12/09/05
Another weekend of activity and a few more jobs done. Firstly i replaced my oil pressure sensor with one i aquired from my local breakers, and voila the buzz has gone! Thank goodness, it was driving me mad! I think the old one was working intermittently.
I also decided to investigate one of the reasons why my back end slides out in the wet.
The Rear brake pressure regulator or byas valve. This works by increasing the power of the rear brakes when there is more weight in the rear of the car. However in a car that has been lowered it thinks that there are people in the back when they are not and applies too much braking power to the rear disks, this can result in rear wheel lock up at the most inapropriate times and you will be facing the wrong way before you know it! NOT GOOD!
To locate the regulator look underneath the car on the passanger side in front of the rear wheel and you should see this.
The regulator works as follows. When there is more weight in the car and the body is closer to the ground the arm shown in the bottom left of the picture below moves towards the ground. This pulls on the spring which is hidden behind the chassis arm which in turn pulls the regulator valve together. Closing this valve allows more pressure to be applied to the rear brakes resulting in greater braking power.
Now in order for the regulator to work correctly the 2 ends of the valve shown below must be fully open or apart from each other as much as possible when the car is sat flat on the ground (i.e do not check this when the car is jacked up!)
In order to adjust you will need to release the spring that runs from the regulator to the adjustor bracket. To do this simply undo or loosen the bolt that holds it to the arm.
However! If your anything like me and your car is very low you will find that there isnt enough adjustment left in order for the valve to be fully open when the car is sat flat on the ground (i.e not jacked up). But there is a solution! And a free one at that!
Un hook the spring at both ends and remove from the car. The adjuster arm end is easy done as its just one bolt but the regulator end is a bit more tricky as its held on with the following clip. But with a bit of gentle perswasion it should eventually pop off.
While everything is apart its a good idea to check that the regulator valve opens and closes freely, if not then grease up good and propper till it does.
In order to get more adjustment the spring needs to be stretched longer. As standard it will look like this
The spring was far too hard to stretch by hand so i used the standard scissor jack. Hook one end through the hole in the top of the jack and secure the other end in the ridge on the foot of the jack.
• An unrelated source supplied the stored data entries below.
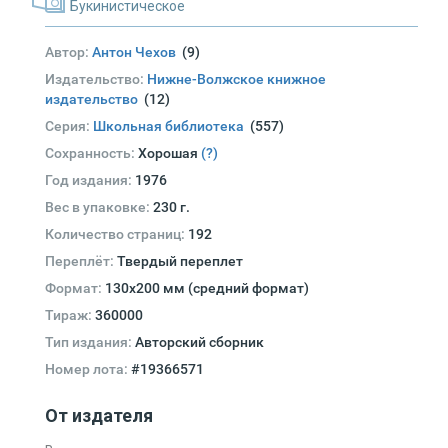
Букинистическое
Автор:
Антон Чехов
(9)
Издательство:
Нижне-Волжское книжное
издательство
(12)
Серия:
Школьная библиотека
(557)
Сохранность:
Хорошая
(?)
Год издания:
1976
Вес в упаковке:
230 г.
Количество страниц:
192
Переплёт:
Твердый переплет
Формат:
130х200 мм (средний формат)
Тираж:
360000
Тип издания:
Авторский сборник
Номер лота:
#19366571
От издателя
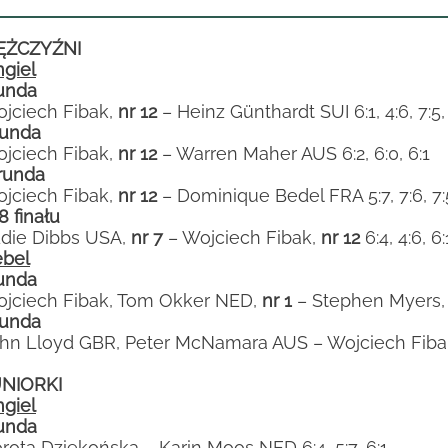
ĘŻCZYŹNI
ngiel
runda
jciech Fibak,
nr 12
– Heinz Günthardt SUI 6:1, 4:6, 7:5,
 runda
jciech Fibak,
nr 12
– Warren Maher AUS 6:2, 6:0, 6:1
I runda
jciech Fibak,
nr 12
– Dominique Bedel FRA 5:7, 7:6, 7:5
8 finału
die Dibbs USA,
nr 7
– Wojciech Fibak,
nr 12
6:4, 4:6, 6:
bel
runda
jciech Fibak, Tom Okker NED,
nr 1
– Stephen Myers, B
 runda
hn Lloyd GBR, Peter McNamara AUS – Wojciech Fib
NIORKI
ngiel
runda
rota Dziekońska – Karin Moos NED 6:4, 5:7, 6:1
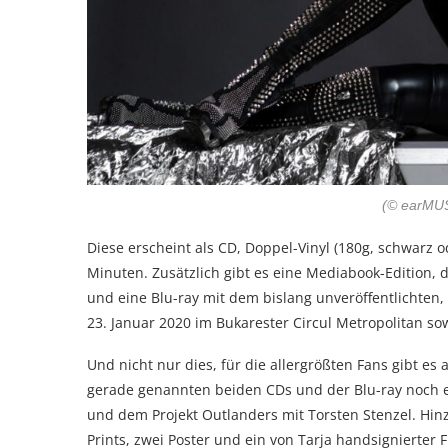
(© earMUS
Diese erscheint als CD, Doppel-Vinyl (180g, schwarz ode
Minuten. Zusätzlich gibt es eine Mediabook-Edition, 
und eine Blu-ray mit dem bislang unveröffentlichten,
23. Januar 2020 im Bukarester Circul Metropolitan sowi
Und nicht nur dies, für die allergrößten Fans gibt es 
gerade genannten beiden CDs und der Blu-ray noch ei
und dem Projekt Outlanders mit Torsten Stenzel. Hinz
Prints, zwei Poster und ein von Tarja handsignierter Fi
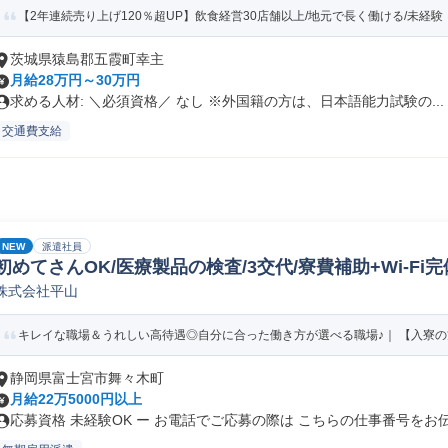
【2年連続売り上げ120％超UP】飲食経営30店舗以上/地元で長く働ける/未経験・
茨城県猿島郡五霞町幸主
月給28万円～30万円
求める人材: ＼必須資格／ なし ※外国籍の方は、日本語能力試験の...
交通費支給
NEW
派遣社員
初めてさんOK/医療製品の検査/3交代/寮費補助+Wi-Fi完
株式会社平山
キレイな職場＆うれしい高待遇◎自分に合った働き方が選べる職場♪｜ 【入寮の方】
静岡県富士宮市舞々木町
月給22万5000円以上
応募資格 未経験OK ー お電話でご応募の際は こちらの仕事番号をお伝.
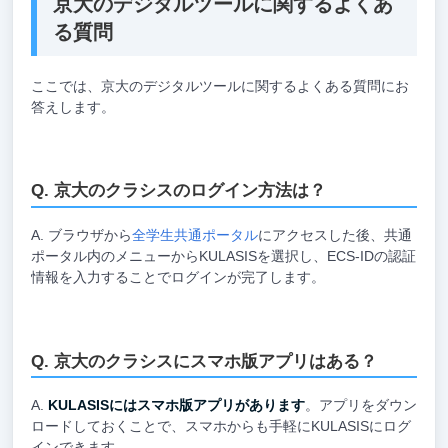
京大のデジタルツールに関するよくあ
る質問
ここでは、京大のデジタルツールに関するよくある質問にお
答えします。
京大のクラシスのログイン方法は？
ブラウザから
全学生共通ポータル
にアクセスした後、共通
ポータル内のメニューからKULASISを選択し、ECS-IDの認証
情報を入力することでログインが完了します。
京大のクラシスにスマホ版アプリはある？
KULASISにはスマホ版アプリがあります
。アプリをダウン
ロードしておくことで、スマホからも手軽にKULASISにログ
インできます。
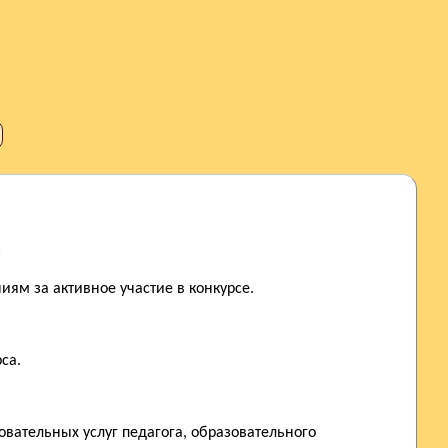
я
ям за активное участие в конкурсе.
са.
вательных услуг педагога, образовательного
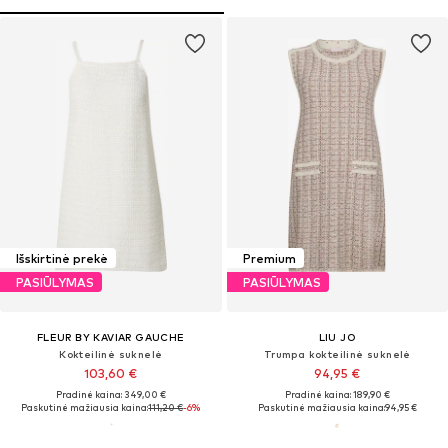
Išskirtinė prekė
Premium
PASIŪLYMAS
PASIŪLYMAS
FLEUR BY KAVIAR GAUCHE
LIU JO
Kokteilinė suknelė
Trumpa kokteilinė suknelė
103,60 €
94,95 €
Pradinė kaina: 349,00 €
Pradinė kaina: 189,90 €
Paskutinė mažiausia kaina:
111,20 €
-6%
Paskutinė mažiausia kaina:
94,95 €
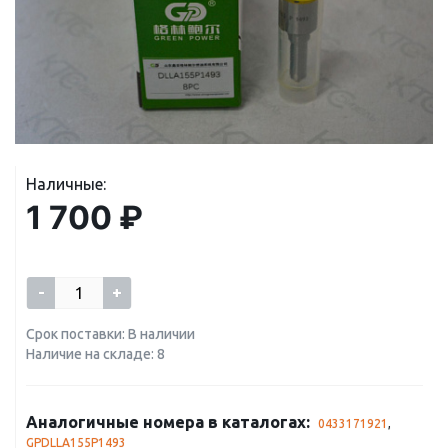
Наличные:
1 700 ₽
-
+
Срок поставки: В наличии
Наличие на складе: 8
Аналогичные номера в каталогах:
0433171921
,
GPDLLA155P1493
Then get winding! But be carefull! You really dont want the spring to come flying off into your eye! That might hurt a little! To minimize the risk i did all winding inside a wheely bin. Sounds daft but not as daft as loosing an eye! By the way i wasnt inside a wheely bin, just my hands were.ÂÂÂ

Dont go overboard with the winding, you dont want a spring stretched a mile long! Wind out then back in a few times checking the result, your looking for a finished article like this.
In the process one end of the spring was bent out of shape but this was easy fixed by bashing it against the floor with a hammer! Technical eh!ÂÂÂ

Now its time to put it all back together. In the style of Haynes - Refitting is a reversal of the removal! The tricky part though is re securing the spring to the adjuster arm while the car is flat on the ground. Remember the bias valve must be fully open when the car is sat flat on the ground! So hold the valve open and secure the spring to the arm.
That should be about it, all done! Hopefully you wont have any more brown pants moments when taking corners or braking hard.